Marcelo Mendes Arigony, 40 anos, desde domingo carrega todas as interrogações de um país nos ombros. O peso de uma cidade que repete todos os dias ao encontrá-lo na rua “o senhor não pode falhar.” A pressão é percebida nas pausas para respirar antes de responder a qualquer pergunta. Em Santa Maria, tem fama de senhor da razão. Mas a tragédia tratou de desmentir. O tamanho de um absurdo chamado boate Kiss fez o delegado chorar na frente de todos. “Eu também estou ferido. Perdi uma prima.”
Pouca gente na cidade sabe, mas ele está de férias. Voltaria ao trabalho amanhã. Teve de regressar domingo. De lá para cá, dormiu cinco horas. Filho de uma professora e de um delegado de polícia, ocupou quase todos os cargos da Polícia Civil. Estudou em escola pública e começou a trabalhar aos 15 anos como menor auxiliar do Banco do Brasil. É policial no último nível da carreira.
O delegado tem uma filha que acabou de completar 18 anos, Ana Luiza Arigony. Na quinta-feira, comemorou com ela em casa. Na sexta, Ana Luiza saiu com os amigos para festejar. Foi para a boate Absinto, dos mesmos donos da Kiss. O pai ficou em casa. Ela só chegou de manhã. Na madrugada do domingo, Arigony foi acordado com o toque do seu celular. Era avisado naquele momento sobre o incêndio. Luiza estava dormindo na casa dos avós, pais do delegado. Imediatamente, ligou para lá. Ouviu a voz da filha. Alívio imediato. Mas também ouviu Luiza dizer que Sabrina Mendes, prima dele, havia ido para a boate. “Minha filha e os amigos só não foram para a Kiss porque tinham comemorado muito na noite anterior. Chegaram de manhã. Se ela tivesse resolvido festejar no sábado, iria para a boate.”
Em pé, em seu gabinete, em um prédio antigo do centro de Santa Maria, com várias bandeiras do Rio Grande do Sul, fica com a fala alguns segundos mais lenta ao relatar a história. Sempre responde olhando para o repórter que o pergunta. Mas, ao falar da filha, olhou para cima.

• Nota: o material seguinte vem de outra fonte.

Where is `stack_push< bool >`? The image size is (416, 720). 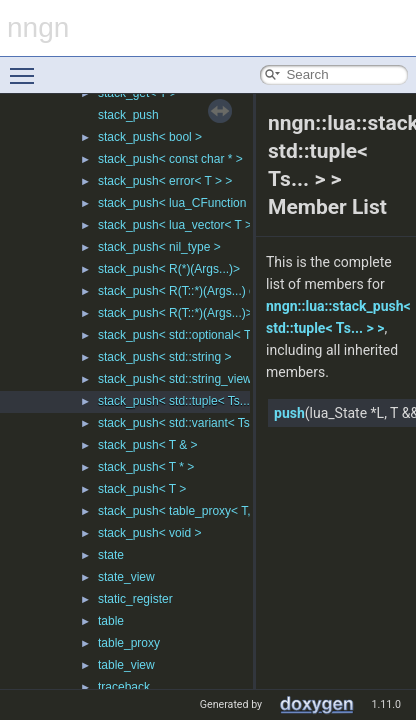 stack_push< bool > is located at coordinates (150, 137).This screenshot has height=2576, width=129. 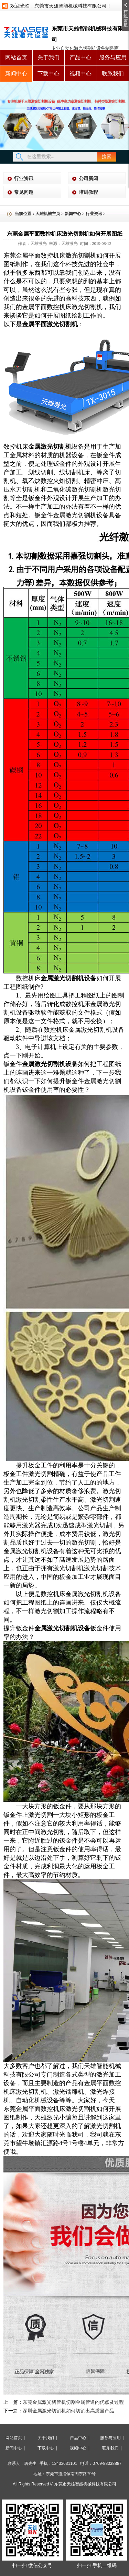 I want to click on 下载中心, so click(x=48, y=73).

Após se certificar de que Luiza não estava lá, ligou para um amigo, também delegado, para informar o que acabava de saber. “Já fui contando que estava ocorrendo um incêndio. Inicialmente, tive a informação de que havia 20 mortos. Oscar me interrompeu e perguntou: ‘e minhas três filhas?’. Eu não soube responder. Felizmente, elas não estavam lá.”
Desligou o telefone e correu para a Rua dos Andradas, número 1.925. Ao entrar no banheiro da boate, contou 40 corpos amontoados no chão. Ao dobrar, percebeu mais 80. Nos bolsos das vítimas, os chamados desesperados dos pais e amigos. Nunca um toque de celular incomodou tanto. Todos ao mesmo tempo. Sem parar. Por isso que o investigador, que já trabalhou no Departamento de Investigações sobre Crime Organizado (Deic) e no Departamento Estadual de Investigações Sobre Narcóticos (Denarc), ainda não dormiu direito.
Ontem, ao falar da missão, lembrou que, desde domingo, se sentou três vezes com o governador do Rio Grande do Sul, Tarso Genro. Já havia estado com ele outras vezes, mas sempre muito rápido. “Ele me disse que todos esperam um resposta. Eu afirmo que o Rio Grande do Sul vai dar esta resposta sim. Nem que eu precise dar meu sangue. As famílias das vítimas não podem ficar com esse vazio. Atrás deste delegado aqui há um homem e um forte sentimento de respeito por todas as vítimas.”
Nesses três dias de investigação, Arigony tem conversado com o pai, o delegado de polícia aposentado Luiz Antônio Arigony, 69 anos. “Não é para pedir conselhos. Mas falo com ele sobre o assunto”, avisa. Professor de Direito Penal da Universidade de Santa Maria, perdeu alguns alunos na tragédia. Ontem, arrumou um tempo e visitou um dos sobreviventes. Saiu do hospital, passou na boate onde estava ocorrendo uma reconstituição e depois concedeu uma entrevista coletiva às 17h. “Pronto pessoal. Acabou a entrevista. Preciso trabalhar.”